While her father and sister shared an interest in radio, Annie McGee came to Fordham with a different set of goals and interests.

“I joke around and say Kate and I have the same resume,” she said, “but I’m not interested in journalism. I want to study political science and find my own way.”

Did the family’s presence on campus ever grow too close for comfort for either sister?

“Not at all,” Annie said. “She and I [have] had totally different experiences. We met different types of people. We took different classes. It’s always nice to see family. It’s nice to touch base with home from time to time.”

(Above, left to right: Annie, Kate and Don McGee at the 166th Commencement. Image courtesy of Don McGee)
—Miles Doyle, FCRH ’01

Thursday, June 9, 2011

FCLC Student Meets Commander in Chief (With Bo in Tow)
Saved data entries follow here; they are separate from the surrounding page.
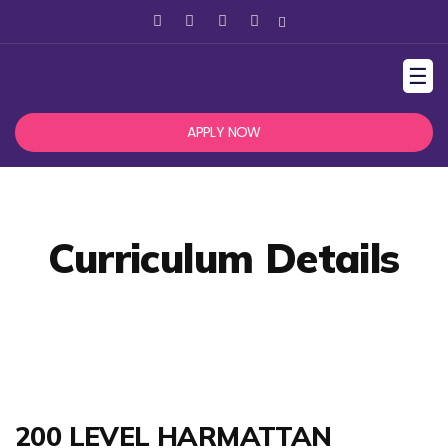
☰
APPLY NOW
Curriculum Details
200 LEVEL HARMATTAN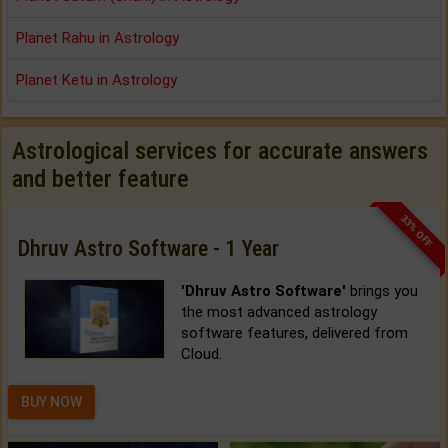
Planet Rahu in Astrology
Planet Ketu in Astrology
Astrological services for accurate answers
and better feature
33% OFF
Dhruv Astro Software - 1 Year
'Dhruv Astro Software'
brings you
the most advanced astrology
software features, delivered from
Cloud.
BUY NOW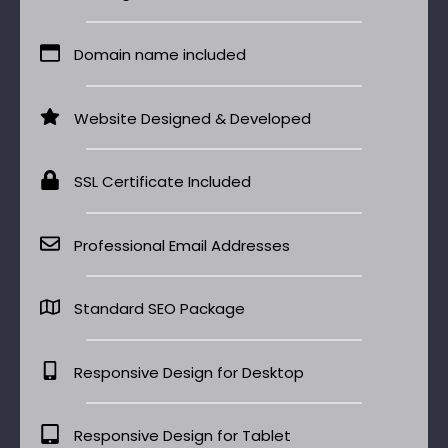
Domain name included
Website Designed & Developed
SSL Certificate Included
Professional Email Addresses
Standard SEO Package
Responsive Design for Desktop
Responsive Design for Tablet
Fordham College at Lincoln Center rising senior Ryan O’Toole got an unexpected surprise on June 6 when President Barack Obama dropped in to the 100 Youth Roundtables event O’Toole was attending at the White House.

O’Toole (above at far end of table in blue shirt) was one of ten young leaders from around the nation invited to a discussion session with the President’s senior advisor Valerie Jarrett and others in the White House’s Roosevelt Room. As part of the youth initiative de-briefing, the were asked to share their views on youth entrepreneurship, the environment, poverty, the job market, student loans and other topics of interest to the nation’s future leaders.

Suddenly President Obama showed up in an unscheduled appearance at the session (with his dog Bo), meeting the student attendees and engaging in a chat about education, Don’t Ask/Don’t Tell, the Social Work and Reinvestment Act and the need to be involved to inspire change.

“It was an incredible meeting,” said O’Toole. “He shook hands with us and I was sure to mention Fordham to him. It was a great discussion and a chance for us to share our opinions and make our voices heard.”

As president of FCLC’s United Student Government, O’Toole said he had initially organized a roundtable on campus last semester to draft a report for the White House after he heard its Office of Public Engagement wanted input on issues students felt were important.

“As students at a Jesuit university, we are actively engaged in our community,” he said. “I immediately felt that Fordham should get involved.”

He sent in the report and received an invitation from the Office of Public Engagement to join the West Wing roundtable with nine other youth leaders from around the nation.
“I [was] proud to be able to represent Fordham at the White House,” he said.